La reddition des comptes est une condition nécessaire pour le

contrôle des organismes publics. Comme le mentionne la

Fondation canadienne pour la Vérification intégrée (FCVI), « la

reddition des comptes s’entend de l’obligation de répondre de

l’exercice d’une responsabilité qui a été conférée. »

Dans de nombreux pays, le concept de responsabilité se limite au

système comptable ou évoque l’obligation d’établir des rapports.

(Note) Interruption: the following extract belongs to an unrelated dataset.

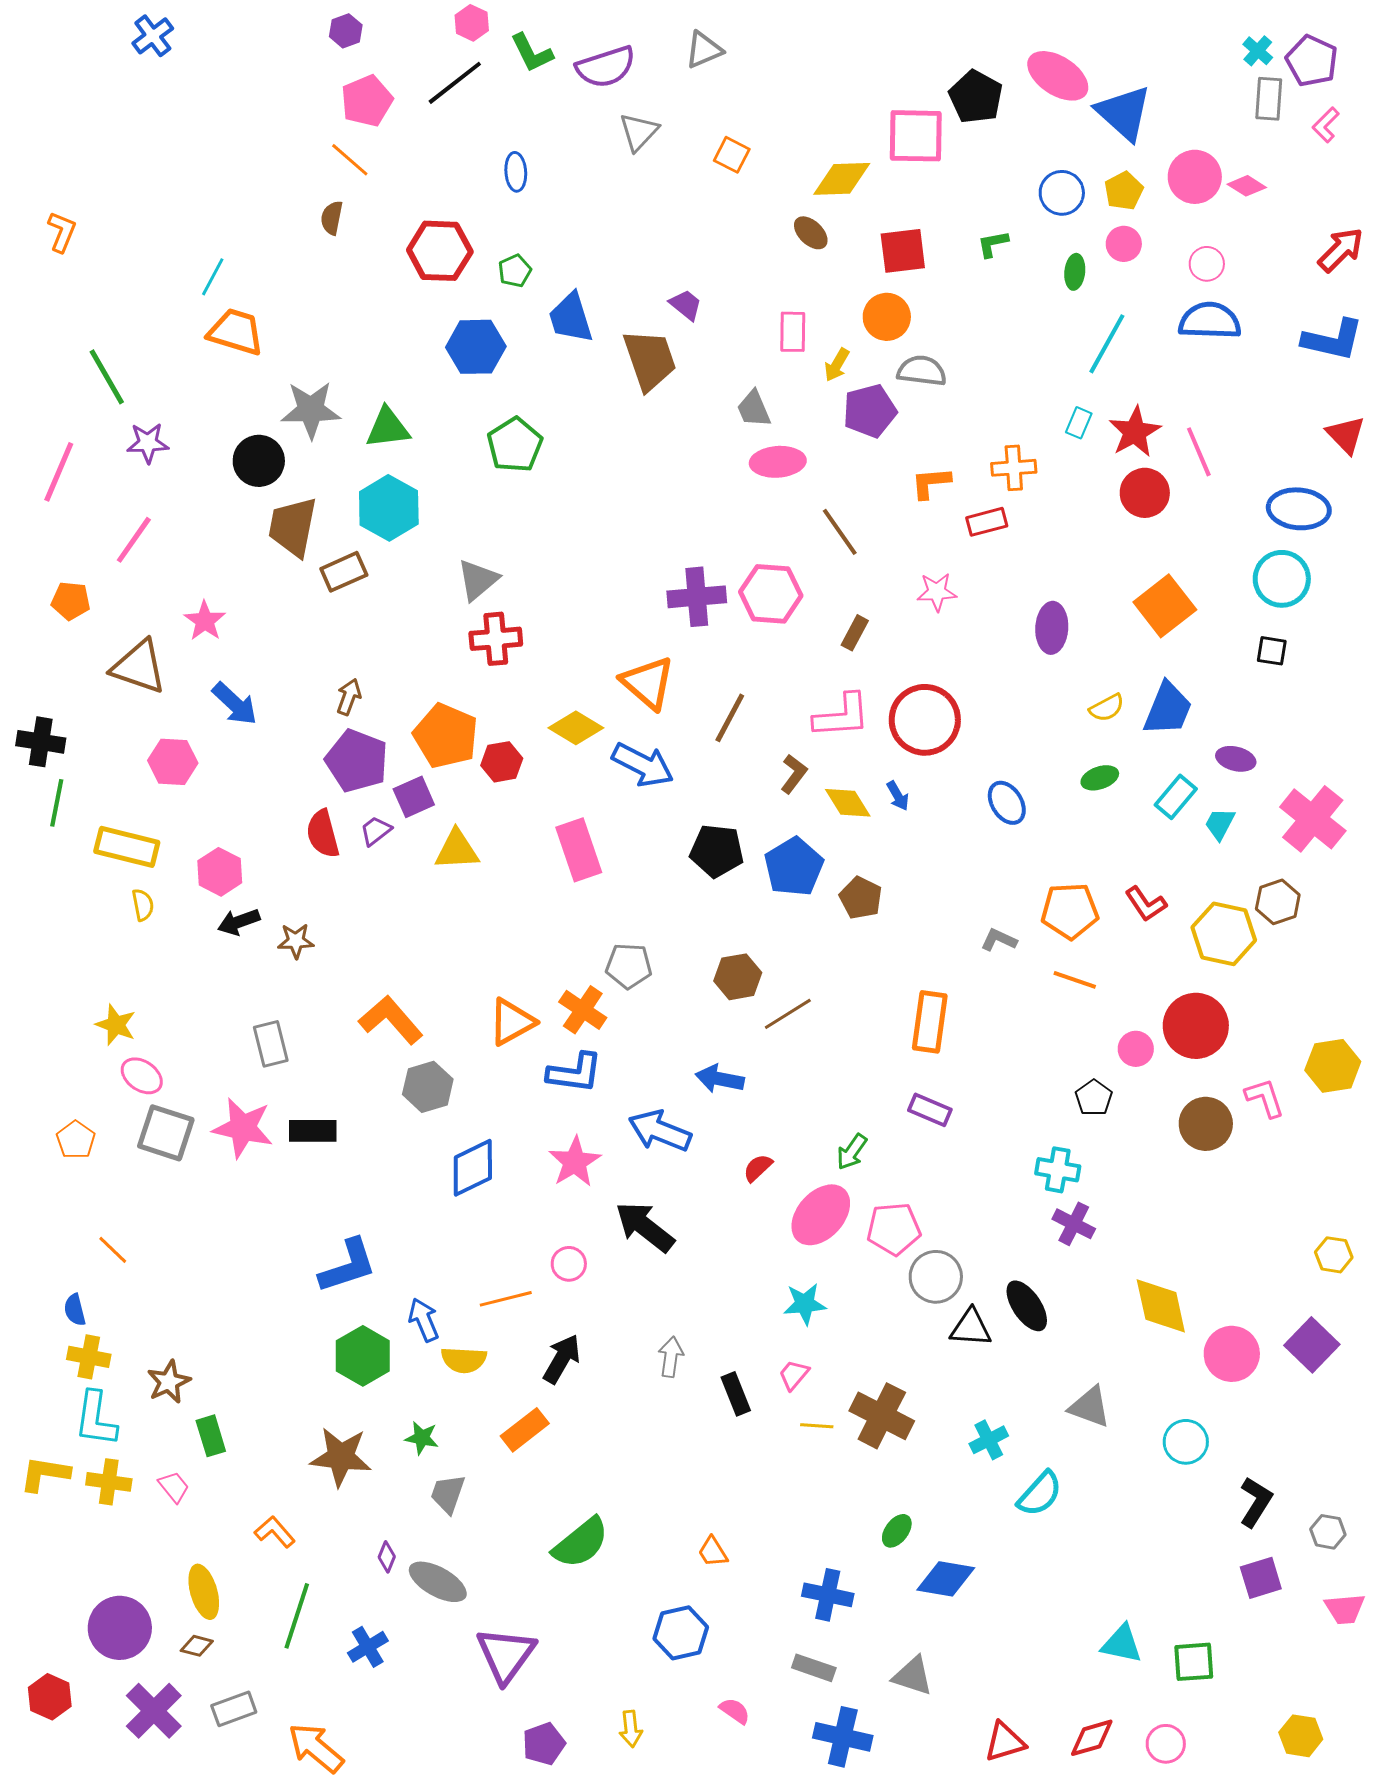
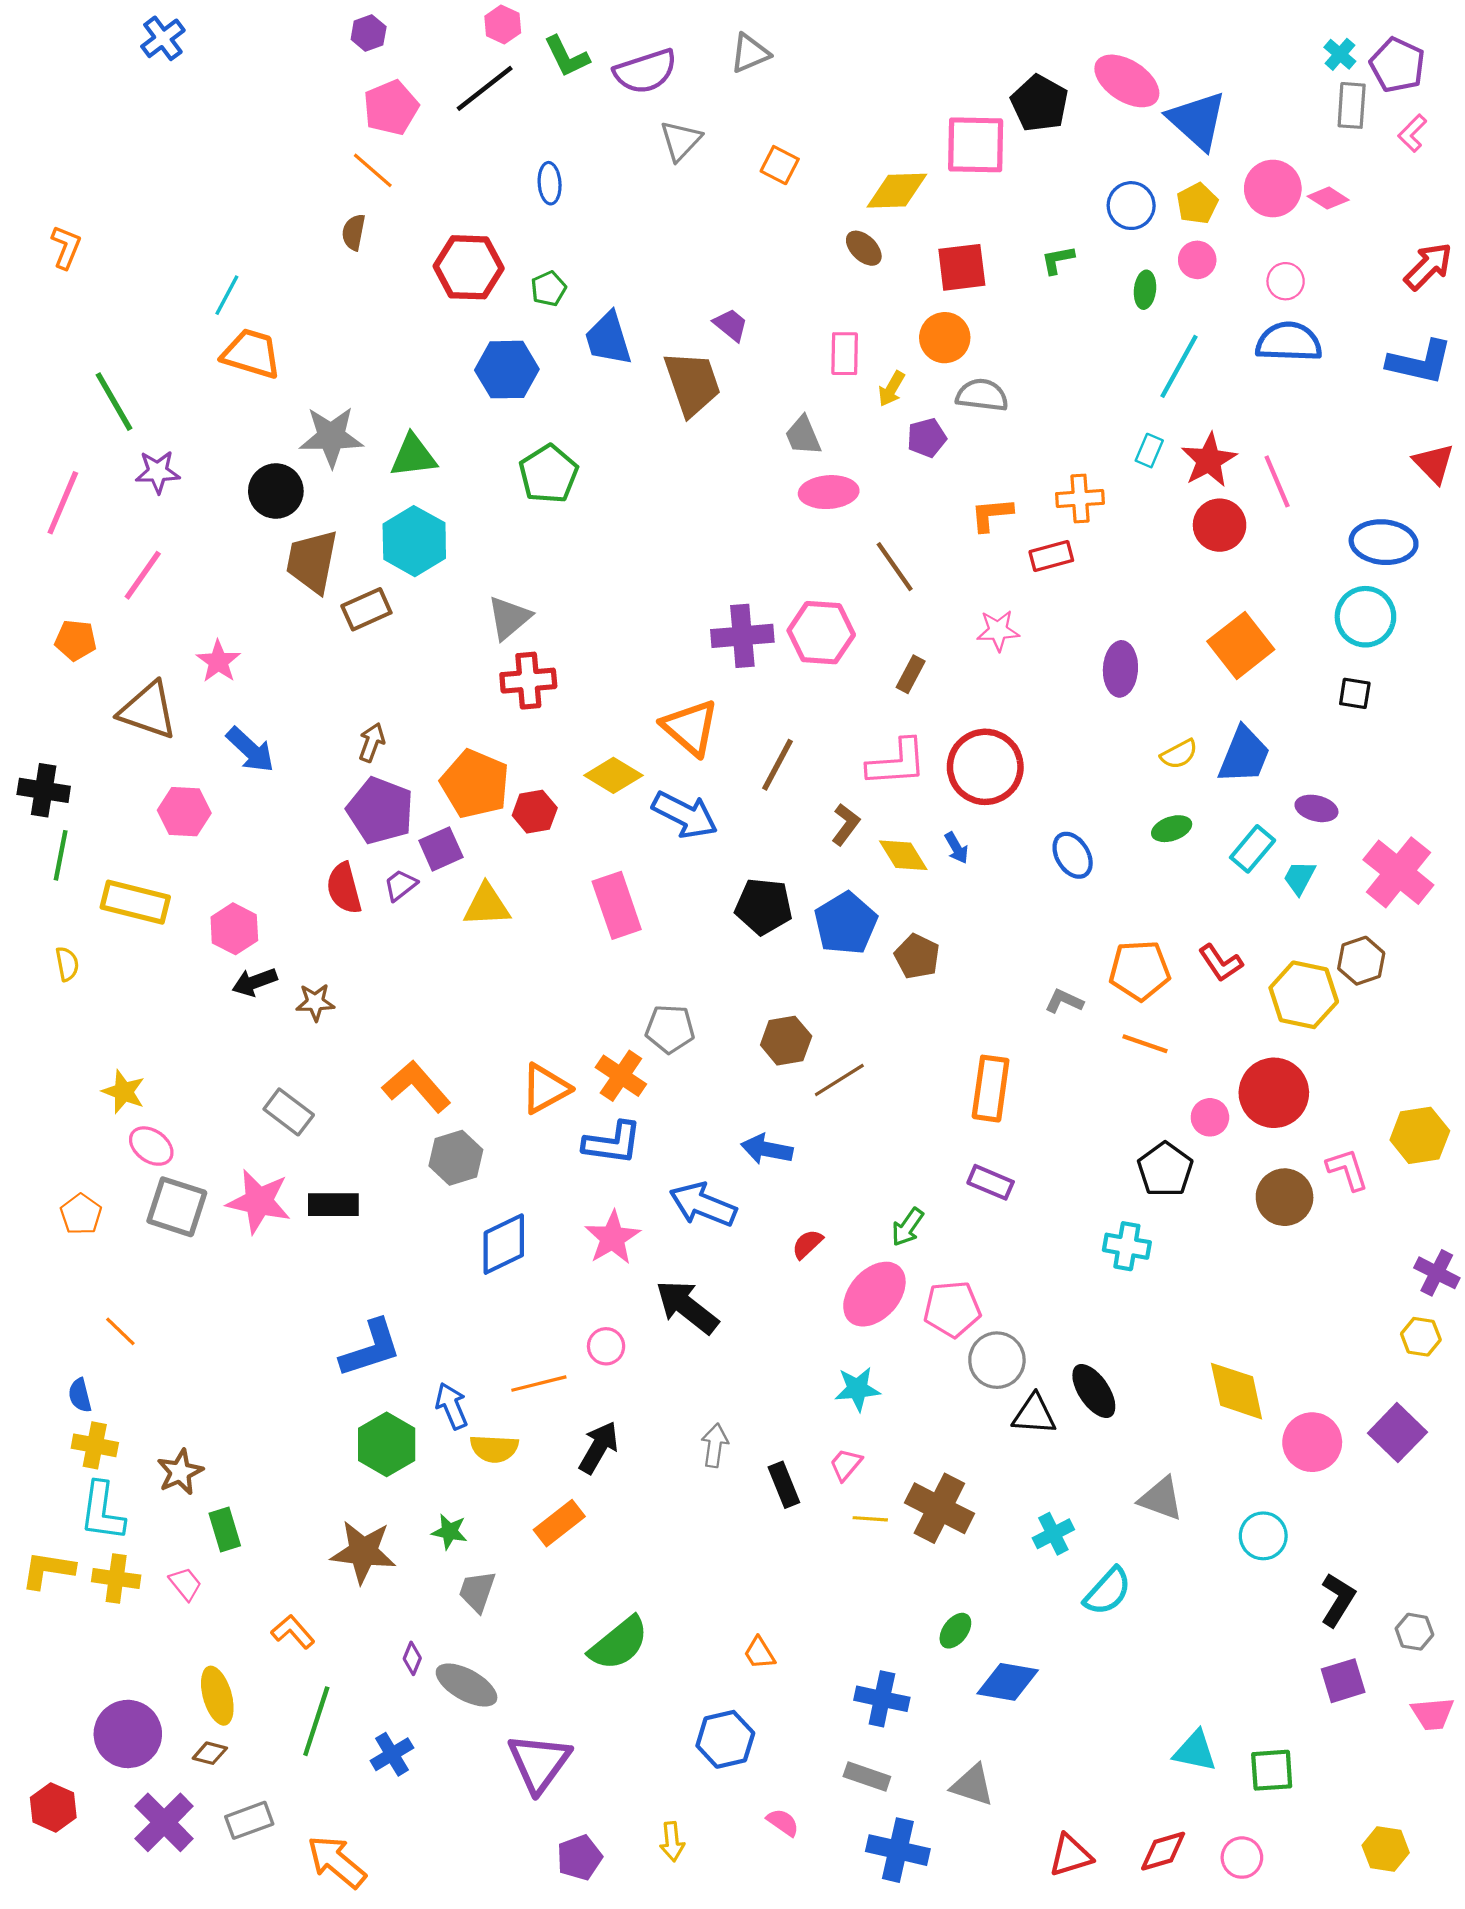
purple pentagon: (870, 411) -> (927, 438), size x0.7
yellow semicircle: (143, 905) -> (67, 964), moved
gray rectangle: (271, 1044) -> (289, 1112), turned -39
black pentagon: (1094, 1098) -> (1165, 1169), size x1.4
purple cross: (1074, 1224) -> (1437, 1273), moved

Dans d’autres, le terme anglais « accountability » renvoie à des

notions plus générales : les modalités par lesquelles ceux qui sont

investis de l’autorité publique sont tenus de rendre compte de leurs

actes.

La responsabilité est l’obligation faite à des individus ou des

organisations, élus ou nommés, et détenant un mandat public, de

rendre compte aux populations qui les ont investis de ce pouvoir,

des actions menées et des décisions prises dans l’exercice de ce

mandat.

Les ressources publiques étant la propriété des citoyens d’un pays,

leur utilisation par des personnes désignées doit faire l’objet d’un

compte rendu aux citoyens. C’est le fondement de la reddition des

comptes, objet de l’article 15 de la Déclaration des Droits de

l'homme et du citoyen du 26 août 1789: « La Société a le droit de

demander compte à tout Agent public de son administration. »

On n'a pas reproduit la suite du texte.